- PROBLEM DETAILS -
The entries below contain a line with "КОМИСИОННА от купувача!" and a line with "трафика. Ако натиснете бутона Приемам всички". Retype exactly everything from the first down to the second, both included, and nothing else.

- EXTRACTED MATERIAL -
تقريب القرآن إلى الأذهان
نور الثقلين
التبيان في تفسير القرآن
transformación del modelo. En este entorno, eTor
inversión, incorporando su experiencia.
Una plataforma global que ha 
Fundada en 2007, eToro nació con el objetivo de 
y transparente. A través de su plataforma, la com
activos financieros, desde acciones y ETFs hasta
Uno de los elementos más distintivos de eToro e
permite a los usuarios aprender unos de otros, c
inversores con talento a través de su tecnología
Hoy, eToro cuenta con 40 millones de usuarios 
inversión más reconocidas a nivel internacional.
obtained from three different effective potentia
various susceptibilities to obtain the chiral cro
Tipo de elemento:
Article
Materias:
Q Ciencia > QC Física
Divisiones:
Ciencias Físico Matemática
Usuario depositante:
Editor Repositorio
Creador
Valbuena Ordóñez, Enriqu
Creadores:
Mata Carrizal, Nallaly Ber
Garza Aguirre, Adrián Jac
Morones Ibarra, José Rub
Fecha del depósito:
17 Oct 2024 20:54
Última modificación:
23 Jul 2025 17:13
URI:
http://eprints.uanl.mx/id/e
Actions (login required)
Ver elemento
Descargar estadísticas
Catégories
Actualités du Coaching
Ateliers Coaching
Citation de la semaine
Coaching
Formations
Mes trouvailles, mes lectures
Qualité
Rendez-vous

---

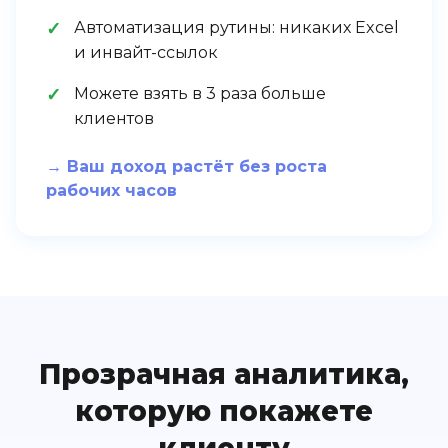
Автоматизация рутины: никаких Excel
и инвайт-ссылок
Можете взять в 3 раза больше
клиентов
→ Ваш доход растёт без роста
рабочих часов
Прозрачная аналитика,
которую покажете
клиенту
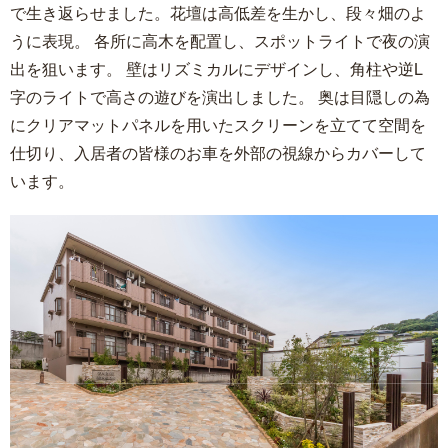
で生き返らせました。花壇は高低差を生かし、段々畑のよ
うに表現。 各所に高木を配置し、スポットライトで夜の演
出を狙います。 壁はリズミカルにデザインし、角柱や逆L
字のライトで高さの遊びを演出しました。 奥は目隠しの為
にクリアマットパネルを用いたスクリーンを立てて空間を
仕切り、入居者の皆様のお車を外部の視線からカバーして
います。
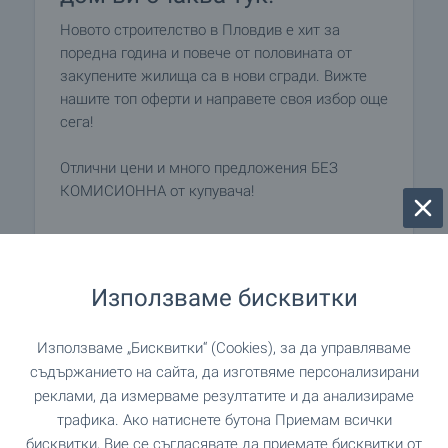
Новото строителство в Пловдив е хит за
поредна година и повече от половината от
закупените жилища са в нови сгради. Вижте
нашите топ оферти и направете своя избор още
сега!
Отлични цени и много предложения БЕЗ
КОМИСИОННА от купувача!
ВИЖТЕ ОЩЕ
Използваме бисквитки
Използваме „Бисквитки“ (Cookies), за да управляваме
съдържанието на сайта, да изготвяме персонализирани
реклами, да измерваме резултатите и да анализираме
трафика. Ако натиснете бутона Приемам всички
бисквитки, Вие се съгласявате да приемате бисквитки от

- WRITTEN ANSWER -
КОМИСИОННА от купувача!
ВИЖТЕ ОЩЕ
Използваме бисквитки
Използваме „Бисквитки“ (Cookies), за да управляваме
съдържанието на сайта, да изготвяме персонализирани
реклами, да измерваме резултатите и да анализираме
трафика. Ако натиснете бутона Приемам всички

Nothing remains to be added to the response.